Collected data
_____
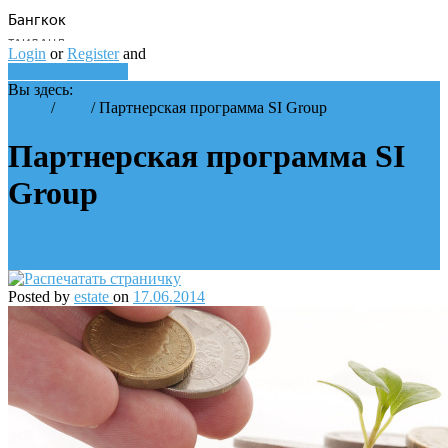
Login
or
Register
and
Add Your Property
Вы здесь:
Home
/
Slide
/
Партнерская программа SI Group
Партнерская программа SI
Group
Posted by
estate
on
17.06.2014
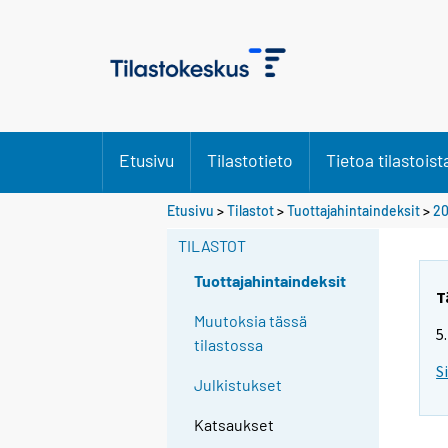
Etusivu
Tilastotieto
Tietoa tilastoist
Etusivu
>
Tilastot
>
Tuottajahintaindeksit
>
20
TILASTOT
Tuottajahintaindeksit
T
Muutoksia tässä
5
tilastossa
S
Julkistukset
Katsaukset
_____
> _About this exercise_
Using the records above, state how many lines contain "программа"; a single number is the whole answer.

> _Finished task_
2